PROBLEM DESCRIPTION. A single number is the answer: the count of lines in the listing below that contain "checked".

MATERIAL FOR THIS EXERCISE.
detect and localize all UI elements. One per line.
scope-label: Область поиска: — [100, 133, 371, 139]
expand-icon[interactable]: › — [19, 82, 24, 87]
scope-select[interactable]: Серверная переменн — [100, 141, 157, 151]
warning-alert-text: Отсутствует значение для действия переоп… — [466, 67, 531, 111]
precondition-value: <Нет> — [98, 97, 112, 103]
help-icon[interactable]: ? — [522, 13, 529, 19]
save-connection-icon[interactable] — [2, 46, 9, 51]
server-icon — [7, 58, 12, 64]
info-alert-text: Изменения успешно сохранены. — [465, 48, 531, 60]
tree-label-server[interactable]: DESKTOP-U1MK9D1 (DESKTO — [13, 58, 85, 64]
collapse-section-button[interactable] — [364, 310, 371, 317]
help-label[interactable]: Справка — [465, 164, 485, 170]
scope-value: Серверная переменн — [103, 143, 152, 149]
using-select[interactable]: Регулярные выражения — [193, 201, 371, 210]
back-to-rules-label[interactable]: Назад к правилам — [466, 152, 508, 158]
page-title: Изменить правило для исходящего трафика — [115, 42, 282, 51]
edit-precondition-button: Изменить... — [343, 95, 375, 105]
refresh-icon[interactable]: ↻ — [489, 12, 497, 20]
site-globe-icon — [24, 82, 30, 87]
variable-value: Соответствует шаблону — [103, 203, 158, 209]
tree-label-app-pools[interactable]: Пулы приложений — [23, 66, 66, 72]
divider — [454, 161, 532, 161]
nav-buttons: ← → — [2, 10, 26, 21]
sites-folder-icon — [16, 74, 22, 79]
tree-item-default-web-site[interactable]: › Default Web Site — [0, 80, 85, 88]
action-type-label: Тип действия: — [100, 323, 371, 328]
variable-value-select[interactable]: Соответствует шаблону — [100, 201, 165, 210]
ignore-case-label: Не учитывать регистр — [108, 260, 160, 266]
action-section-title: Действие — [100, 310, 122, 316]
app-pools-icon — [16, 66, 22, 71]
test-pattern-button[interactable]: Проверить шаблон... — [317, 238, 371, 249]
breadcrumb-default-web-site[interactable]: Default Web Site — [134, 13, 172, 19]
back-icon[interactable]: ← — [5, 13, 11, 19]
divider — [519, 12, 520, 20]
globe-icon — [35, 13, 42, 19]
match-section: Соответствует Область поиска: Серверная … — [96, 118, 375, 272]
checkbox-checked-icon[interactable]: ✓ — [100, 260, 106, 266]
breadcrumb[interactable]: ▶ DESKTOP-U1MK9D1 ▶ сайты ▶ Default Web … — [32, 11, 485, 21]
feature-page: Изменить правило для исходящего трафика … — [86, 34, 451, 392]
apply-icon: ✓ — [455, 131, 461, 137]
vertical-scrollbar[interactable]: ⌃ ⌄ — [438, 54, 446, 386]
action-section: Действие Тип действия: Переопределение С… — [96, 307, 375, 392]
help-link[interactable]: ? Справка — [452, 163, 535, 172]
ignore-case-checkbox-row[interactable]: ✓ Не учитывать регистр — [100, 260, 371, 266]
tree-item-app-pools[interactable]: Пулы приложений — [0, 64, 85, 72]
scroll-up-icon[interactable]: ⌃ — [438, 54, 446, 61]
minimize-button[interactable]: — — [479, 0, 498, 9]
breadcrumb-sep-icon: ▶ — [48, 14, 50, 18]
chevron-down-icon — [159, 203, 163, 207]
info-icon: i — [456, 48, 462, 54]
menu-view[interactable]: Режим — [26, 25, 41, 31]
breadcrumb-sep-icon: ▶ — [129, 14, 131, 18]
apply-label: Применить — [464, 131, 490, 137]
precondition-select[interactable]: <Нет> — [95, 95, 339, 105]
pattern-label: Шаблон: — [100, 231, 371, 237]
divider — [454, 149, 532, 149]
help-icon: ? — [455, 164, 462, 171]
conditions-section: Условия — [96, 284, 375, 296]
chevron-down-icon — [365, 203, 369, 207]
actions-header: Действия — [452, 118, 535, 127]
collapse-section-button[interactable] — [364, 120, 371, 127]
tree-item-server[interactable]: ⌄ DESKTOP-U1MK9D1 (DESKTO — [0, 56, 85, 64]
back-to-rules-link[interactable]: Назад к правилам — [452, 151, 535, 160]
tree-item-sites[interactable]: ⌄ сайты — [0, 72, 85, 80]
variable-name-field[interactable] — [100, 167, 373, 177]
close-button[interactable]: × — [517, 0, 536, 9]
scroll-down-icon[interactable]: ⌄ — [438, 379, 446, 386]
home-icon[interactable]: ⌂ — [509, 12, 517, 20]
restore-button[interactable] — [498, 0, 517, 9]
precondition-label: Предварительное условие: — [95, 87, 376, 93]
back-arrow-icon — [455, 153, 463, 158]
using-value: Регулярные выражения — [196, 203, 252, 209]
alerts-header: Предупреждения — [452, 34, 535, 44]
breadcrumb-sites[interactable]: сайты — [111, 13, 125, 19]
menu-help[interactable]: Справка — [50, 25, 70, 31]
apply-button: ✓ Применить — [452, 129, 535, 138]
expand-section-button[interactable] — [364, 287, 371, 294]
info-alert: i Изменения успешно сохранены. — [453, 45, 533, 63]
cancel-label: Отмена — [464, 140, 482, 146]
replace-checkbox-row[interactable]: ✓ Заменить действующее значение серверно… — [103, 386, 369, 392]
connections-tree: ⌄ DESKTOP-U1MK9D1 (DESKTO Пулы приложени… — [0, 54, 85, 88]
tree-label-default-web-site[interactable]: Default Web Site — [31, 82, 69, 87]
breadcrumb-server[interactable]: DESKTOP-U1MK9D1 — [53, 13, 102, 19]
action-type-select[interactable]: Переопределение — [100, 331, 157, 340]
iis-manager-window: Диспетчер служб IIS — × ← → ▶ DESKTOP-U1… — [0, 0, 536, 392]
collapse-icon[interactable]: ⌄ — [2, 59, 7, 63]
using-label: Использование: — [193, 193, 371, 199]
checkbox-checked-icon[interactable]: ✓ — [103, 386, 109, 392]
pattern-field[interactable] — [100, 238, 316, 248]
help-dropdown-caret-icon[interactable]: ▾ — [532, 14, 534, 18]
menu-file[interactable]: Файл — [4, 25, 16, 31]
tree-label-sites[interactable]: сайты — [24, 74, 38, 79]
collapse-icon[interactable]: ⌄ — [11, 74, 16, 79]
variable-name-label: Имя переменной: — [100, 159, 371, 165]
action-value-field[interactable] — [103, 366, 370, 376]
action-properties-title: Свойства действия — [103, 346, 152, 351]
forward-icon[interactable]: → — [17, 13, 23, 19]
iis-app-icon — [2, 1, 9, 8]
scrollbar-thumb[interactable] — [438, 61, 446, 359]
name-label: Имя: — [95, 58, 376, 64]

==

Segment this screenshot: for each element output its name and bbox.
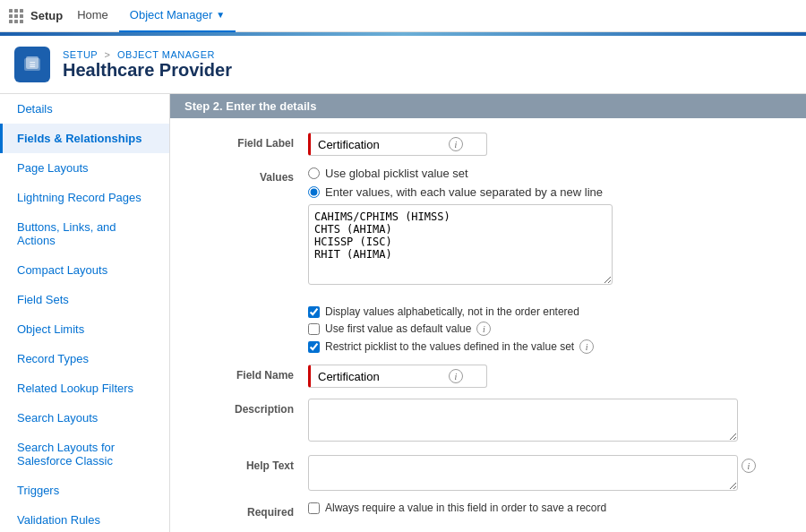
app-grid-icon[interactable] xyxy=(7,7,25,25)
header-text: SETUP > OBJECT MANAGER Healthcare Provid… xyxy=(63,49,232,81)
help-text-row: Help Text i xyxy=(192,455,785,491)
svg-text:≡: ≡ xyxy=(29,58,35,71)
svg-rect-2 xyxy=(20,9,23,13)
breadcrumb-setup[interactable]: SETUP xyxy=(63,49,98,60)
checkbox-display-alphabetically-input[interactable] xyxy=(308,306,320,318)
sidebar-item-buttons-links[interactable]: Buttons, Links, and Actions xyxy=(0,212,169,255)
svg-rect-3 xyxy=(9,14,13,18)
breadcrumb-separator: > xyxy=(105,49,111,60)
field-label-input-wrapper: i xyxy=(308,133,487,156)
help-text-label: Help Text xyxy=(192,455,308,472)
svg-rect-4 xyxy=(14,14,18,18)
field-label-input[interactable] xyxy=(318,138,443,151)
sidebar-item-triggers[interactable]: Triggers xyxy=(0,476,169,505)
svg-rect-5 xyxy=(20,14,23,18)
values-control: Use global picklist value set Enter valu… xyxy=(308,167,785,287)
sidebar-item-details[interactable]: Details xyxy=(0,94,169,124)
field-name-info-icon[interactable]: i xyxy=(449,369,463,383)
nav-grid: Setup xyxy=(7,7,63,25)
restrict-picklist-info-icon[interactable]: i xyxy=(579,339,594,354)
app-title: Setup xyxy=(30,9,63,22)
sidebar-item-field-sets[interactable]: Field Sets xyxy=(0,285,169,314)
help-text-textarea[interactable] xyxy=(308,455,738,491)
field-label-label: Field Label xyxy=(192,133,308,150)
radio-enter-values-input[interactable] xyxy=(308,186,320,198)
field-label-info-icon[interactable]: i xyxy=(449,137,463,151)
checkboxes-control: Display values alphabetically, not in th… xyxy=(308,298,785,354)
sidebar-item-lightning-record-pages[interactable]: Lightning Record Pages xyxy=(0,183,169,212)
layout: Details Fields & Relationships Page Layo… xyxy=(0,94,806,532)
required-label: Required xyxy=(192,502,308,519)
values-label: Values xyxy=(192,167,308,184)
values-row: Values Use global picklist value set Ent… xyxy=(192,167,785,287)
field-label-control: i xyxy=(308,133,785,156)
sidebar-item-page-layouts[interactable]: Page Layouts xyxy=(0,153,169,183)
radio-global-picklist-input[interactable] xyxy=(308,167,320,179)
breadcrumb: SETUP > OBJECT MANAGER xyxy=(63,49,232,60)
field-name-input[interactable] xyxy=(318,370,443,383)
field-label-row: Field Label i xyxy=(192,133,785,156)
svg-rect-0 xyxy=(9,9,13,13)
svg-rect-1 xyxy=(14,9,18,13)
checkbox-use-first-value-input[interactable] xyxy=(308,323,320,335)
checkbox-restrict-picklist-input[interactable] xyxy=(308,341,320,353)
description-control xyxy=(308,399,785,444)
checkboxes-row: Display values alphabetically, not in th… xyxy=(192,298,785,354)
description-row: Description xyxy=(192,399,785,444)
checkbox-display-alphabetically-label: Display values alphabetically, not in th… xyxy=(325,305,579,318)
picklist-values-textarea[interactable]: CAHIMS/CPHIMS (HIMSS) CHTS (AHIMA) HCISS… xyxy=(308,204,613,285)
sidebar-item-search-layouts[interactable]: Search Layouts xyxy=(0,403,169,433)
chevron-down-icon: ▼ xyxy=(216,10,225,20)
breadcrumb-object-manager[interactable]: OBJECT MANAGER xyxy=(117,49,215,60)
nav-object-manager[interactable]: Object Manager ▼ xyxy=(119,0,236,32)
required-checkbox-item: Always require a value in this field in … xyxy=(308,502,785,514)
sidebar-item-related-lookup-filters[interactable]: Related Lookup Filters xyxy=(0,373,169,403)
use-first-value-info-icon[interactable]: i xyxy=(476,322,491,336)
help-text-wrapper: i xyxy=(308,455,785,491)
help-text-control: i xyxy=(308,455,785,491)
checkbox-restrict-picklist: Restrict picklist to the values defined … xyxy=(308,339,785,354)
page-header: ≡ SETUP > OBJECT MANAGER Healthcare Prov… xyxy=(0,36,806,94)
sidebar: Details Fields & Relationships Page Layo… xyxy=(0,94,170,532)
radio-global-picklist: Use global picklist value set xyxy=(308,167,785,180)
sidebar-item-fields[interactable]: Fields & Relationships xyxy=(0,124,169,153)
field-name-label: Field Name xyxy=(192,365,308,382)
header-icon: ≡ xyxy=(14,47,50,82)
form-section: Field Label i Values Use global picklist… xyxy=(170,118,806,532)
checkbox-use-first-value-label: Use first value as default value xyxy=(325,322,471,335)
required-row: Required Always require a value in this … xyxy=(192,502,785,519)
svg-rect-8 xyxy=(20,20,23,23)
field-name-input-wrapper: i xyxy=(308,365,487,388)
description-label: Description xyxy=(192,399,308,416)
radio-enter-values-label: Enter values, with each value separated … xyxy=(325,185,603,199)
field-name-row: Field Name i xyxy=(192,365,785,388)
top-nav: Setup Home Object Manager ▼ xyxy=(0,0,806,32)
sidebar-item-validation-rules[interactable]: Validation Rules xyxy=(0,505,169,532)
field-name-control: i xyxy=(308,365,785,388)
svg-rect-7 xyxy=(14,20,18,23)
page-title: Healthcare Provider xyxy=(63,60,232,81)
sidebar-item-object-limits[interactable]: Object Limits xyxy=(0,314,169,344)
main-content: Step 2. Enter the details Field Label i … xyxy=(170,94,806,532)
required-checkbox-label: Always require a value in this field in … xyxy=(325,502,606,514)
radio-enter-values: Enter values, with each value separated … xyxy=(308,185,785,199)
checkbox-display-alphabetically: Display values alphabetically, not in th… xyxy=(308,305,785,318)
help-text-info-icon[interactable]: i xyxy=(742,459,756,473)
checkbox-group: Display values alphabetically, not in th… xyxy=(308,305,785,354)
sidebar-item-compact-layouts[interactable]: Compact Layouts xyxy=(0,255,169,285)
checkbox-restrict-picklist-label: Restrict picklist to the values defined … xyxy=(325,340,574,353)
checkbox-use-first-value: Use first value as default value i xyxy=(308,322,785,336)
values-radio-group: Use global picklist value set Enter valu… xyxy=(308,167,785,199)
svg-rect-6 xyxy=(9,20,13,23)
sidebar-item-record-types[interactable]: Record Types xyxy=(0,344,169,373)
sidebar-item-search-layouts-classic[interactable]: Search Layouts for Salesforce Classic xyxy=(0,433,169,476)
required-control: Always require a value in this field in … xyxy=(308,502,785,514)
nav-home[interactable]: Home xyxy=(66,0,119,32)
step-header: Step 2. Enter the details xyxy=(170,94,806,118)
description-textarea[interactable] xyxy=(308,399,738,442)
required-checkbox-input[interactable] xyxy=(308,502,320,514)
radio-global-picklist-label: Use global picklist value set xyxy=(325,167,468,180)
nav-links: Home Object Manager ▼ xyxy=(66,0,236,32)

...

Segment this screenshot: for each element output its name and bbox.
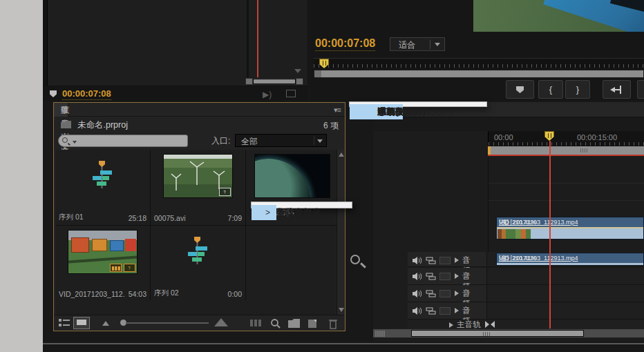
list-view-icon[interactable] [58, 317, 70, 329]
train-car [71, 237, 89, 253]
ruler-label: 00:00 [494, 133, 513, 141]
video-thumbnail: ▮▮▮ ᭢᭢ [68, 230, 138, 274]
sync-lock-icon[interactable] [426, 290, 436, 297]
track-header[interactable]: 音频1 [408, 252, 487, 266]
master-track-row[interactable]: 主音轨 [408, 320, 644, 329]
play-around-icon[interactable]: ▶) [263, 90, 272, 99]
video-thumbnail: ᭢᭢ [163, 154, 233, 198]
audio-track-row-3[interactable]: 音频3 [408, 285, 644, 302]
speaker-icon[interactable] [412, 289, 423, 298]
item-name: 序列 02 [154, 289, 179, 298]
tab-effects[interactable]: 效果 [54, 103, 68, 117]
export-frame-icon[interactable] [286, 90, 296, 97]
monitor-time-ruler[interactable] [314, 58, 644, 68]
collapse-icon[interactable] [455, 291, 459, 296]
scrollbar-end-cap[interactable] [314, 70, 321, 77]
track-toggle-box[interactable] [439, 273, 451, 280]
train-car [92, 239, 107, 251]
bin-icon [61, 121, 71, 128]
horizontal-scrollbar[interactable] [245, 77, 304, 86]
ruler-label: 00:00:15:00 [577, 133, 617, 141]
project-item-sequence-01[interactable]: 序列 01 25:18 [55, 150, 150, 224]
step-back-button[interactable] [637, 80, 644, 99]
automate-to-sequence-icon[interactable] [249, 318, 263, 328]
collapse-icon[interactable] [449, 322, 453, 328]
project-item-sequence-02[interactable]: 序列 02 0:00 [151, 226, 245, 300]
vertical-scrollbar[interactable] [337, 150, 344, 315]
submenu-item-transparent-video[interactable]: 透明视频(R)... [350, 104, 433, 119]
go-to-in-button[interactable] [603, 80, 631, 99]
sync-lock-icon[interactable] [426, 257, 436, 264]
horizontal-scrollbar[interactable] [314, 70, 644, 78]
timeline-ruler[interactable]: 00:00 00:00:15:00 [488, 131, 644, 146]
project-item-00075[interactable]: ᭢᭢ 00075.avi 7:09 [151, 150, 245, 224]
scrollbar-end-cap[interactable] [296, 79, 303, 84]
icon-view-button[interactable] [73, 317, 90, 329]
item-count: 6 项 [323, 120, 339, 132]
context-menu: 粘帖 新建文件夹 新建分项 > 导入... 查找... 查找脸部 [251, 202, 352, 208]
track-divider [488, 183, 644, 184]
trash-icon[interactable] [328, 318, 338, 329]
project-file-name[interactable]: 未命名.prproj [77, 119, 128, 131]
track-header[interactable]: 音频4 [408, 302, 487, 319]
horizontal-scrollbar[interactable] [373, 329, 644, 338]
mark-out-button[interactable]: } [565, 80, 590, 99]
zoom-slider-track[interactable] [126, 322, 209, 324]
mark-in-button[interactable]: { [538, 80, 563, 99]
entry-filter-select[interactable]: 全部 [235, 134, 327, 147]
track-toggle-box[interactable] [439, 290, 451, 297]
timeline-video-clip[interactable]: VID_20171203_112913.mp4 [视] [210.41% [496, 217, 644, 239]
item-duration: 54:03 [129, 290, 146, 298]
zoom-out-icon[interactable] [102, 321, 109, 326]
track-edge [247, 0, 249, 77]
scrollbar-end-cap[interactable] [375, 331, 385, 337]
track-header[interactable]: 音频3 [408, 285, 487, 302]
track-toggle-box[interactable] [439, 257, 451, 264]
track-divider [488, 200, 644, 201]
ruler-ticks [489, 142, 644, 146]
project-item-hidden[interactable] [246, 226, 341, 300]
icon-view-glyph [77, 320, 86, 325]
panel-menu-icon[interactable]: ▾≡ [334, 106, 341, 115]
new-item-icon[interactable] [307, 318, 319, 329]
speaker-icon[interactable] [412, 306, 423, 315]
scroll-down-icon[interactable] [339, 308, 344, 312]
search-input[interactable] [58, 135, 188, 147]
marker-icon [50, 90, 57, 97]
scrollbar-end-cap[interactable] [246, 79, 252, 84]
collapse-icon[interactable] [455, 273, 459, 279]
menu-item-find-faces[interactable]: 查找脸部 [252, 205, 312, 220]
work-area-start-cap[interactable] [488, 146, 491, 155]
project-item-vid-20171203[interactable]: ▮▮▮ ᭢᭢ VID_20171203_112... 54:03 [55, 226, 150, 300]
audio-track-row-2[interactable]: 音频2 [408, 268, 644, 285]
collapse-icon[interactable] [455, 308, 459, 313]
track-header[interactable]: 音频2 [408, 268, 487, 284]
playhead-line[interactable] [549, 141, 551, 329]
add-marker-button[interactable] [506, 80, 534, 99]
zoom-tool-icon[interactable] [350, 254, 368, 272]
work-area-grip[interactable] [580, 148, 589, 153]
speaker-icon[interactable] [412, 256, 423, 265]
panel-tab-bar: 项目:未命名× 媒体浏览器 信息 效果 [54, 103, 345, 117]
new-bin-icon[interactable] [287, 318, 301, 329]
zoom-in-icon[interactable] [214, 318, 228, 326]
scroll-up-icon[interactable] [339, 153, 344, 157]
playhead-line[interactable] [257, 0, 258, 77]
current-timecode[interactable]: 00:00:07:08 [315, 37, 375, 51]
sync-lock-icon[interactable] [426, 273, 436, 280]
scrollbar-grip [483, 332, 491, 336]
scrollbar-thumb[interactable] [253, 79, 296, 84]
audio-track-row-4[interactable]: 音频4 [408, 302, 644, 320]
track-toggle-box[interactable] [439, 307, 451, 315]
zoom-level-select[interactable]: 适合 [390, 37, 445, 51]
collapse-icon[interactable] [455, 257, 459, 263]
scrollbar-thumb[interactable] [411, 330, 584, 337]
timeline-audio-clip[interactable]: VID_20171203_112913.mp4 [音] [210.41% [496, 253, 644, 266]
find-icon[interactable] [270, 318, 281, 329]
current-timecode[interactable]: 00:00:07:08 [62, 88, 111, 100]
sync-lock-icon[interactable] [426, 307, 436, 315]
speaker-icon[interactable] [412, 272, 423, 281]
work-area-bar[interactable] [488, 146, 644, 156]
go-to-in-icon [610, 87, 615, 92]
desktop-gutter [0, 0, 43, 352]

ANSWER SECTION. 2